CONTRIBUTING.md

Contributing to CAX

Thank you for your interest in contributing to CAX! We deeply appreciate you taking the time to help make CAX better. Whether you're contributing code, suggesting new features, opening an issue, improving documentation or writing tutorials - all contributions are valuable and welcome.

We also appreciate if you spread the word, for instance by starring the CAX GitHub repository, or referencing CAX in projects that used it.

Contributing code using pull requests

We do all of our development using git, so basic knowledge is assumed.

Follow these steps to contribute code:

1. Fork the CAX repository by clicking the Fork button on the repository page. This creates a copy of the CAX repository in your own account.

2. Install Python >= 3.10 locally in order to run tests.

3. pip installing your fork from source.
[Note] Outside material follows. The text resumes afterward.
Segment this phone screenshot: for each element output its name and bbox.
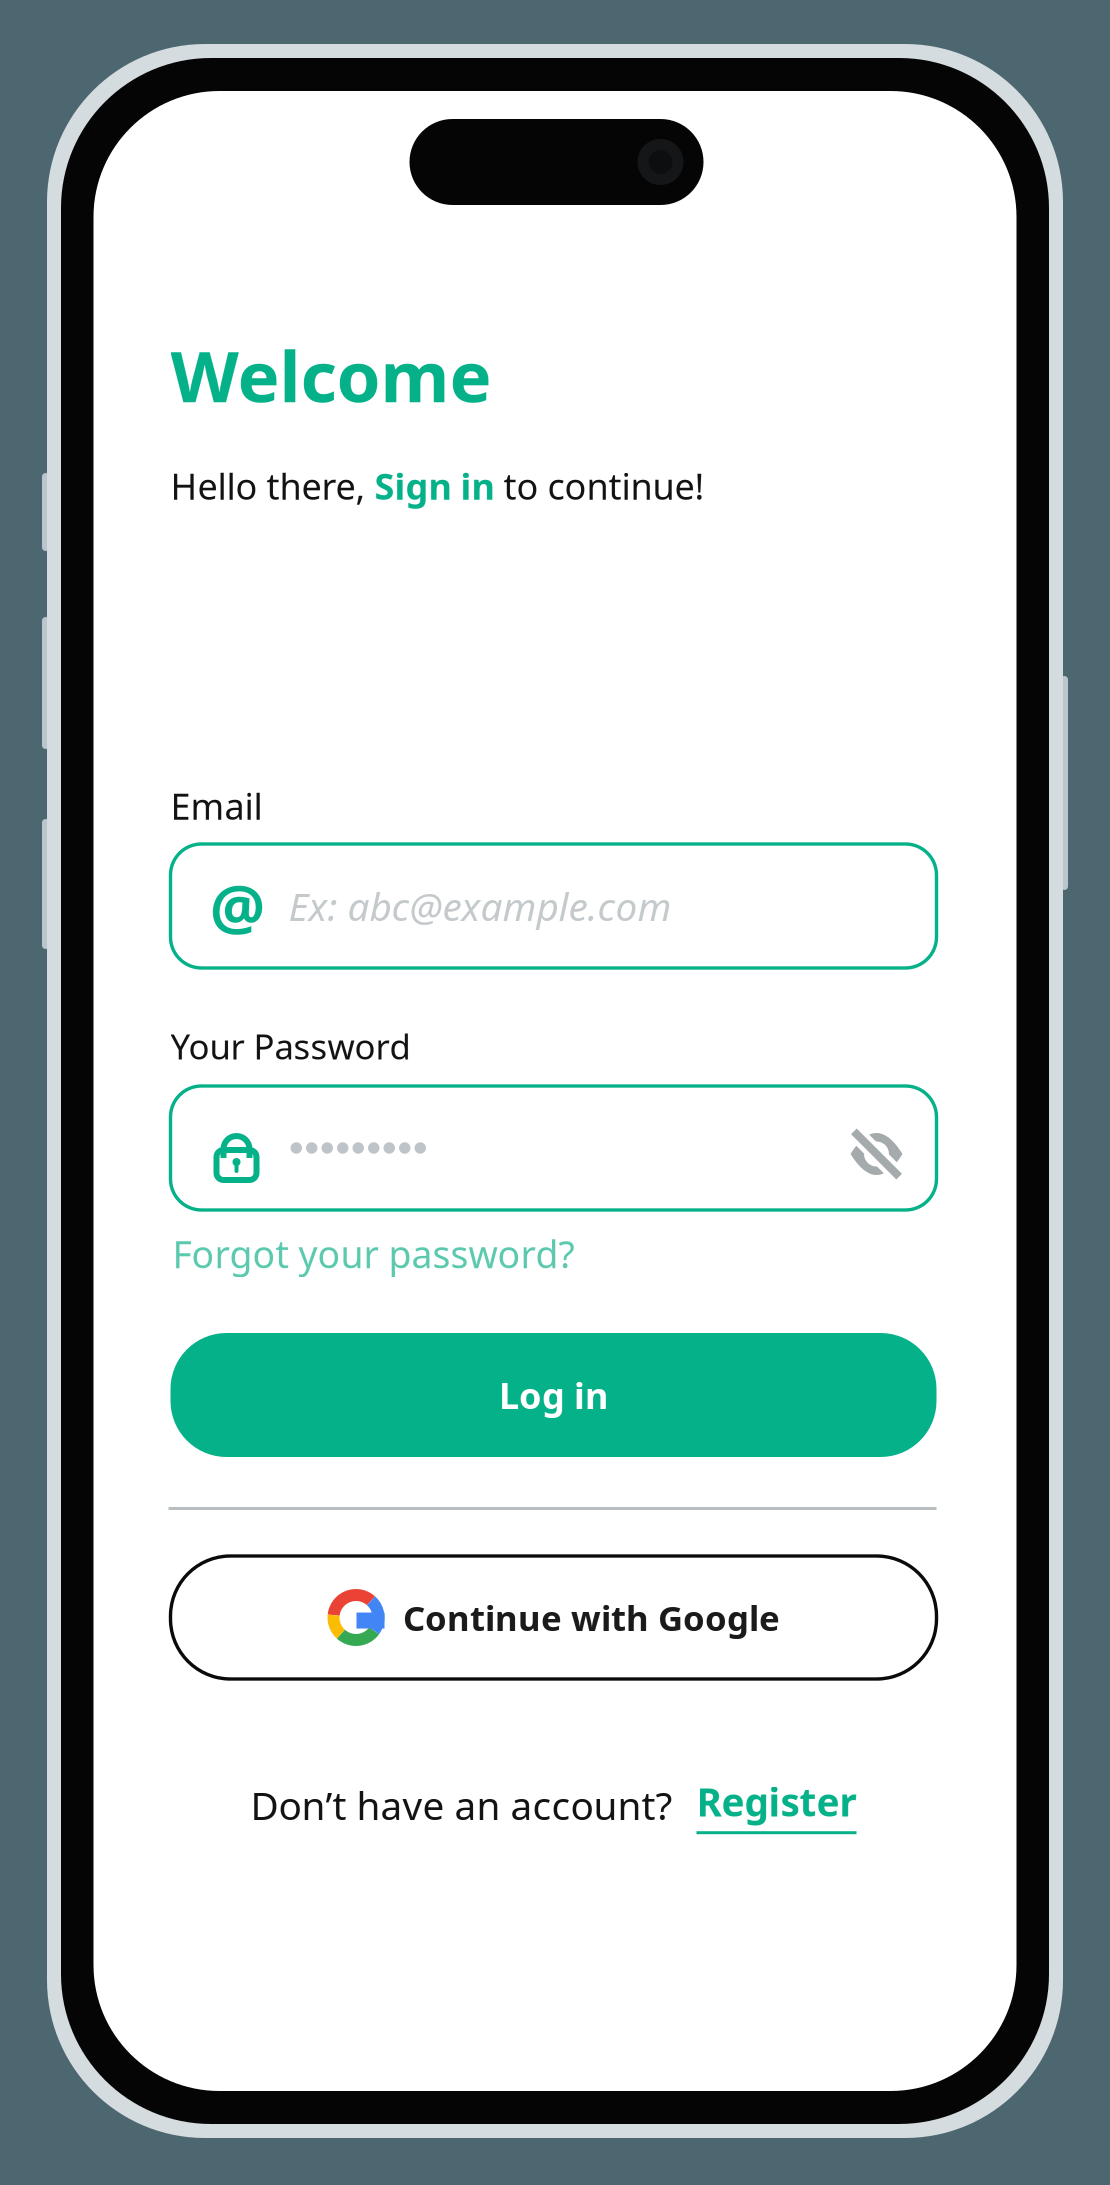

This allows you to modify the code and immediately test it out:

git clone https://github.com/maxencefaldor/cax
cd cax
pip install -e ".[dev]"  # Installs CAX from the current directory in editable mode.

4. Add the CAX repository as an upstream remote, so you can use it to sync your changes.

git remote add upstream https://github.com/maxencefaldor/cax

5. Create a branch where you will develop from:

git checkout -b name-of-change

And implement your changes using your favorite editor.

6. Make sure your code passes CAX’s lint and type checks, by running the following from the top of the repository:

ruff format .
ruff check .

7. Make sure the tests pass by running the following command from the top of the repository:

pytest tests/

8. Once you are satisfied with your change, create a commit as follows ( how to write a commit message):

git add file1.py file2.py ...
git commit -m "Your commit message"

Then sync your code with the main repo:

git fetch upstream
git rebase upstream/main

Finally, push your commit on your development branch and create a remote branch in your fork that you can use to create a pull request from:

git push --set-upstream origin name-of-change

9. Create a pull request from the CAX repository and send it for review.

Report a bug or suggest a new feature using GitHub issues

Go to https://github.com/maxencefaldor/cax/issues and click on "New issue".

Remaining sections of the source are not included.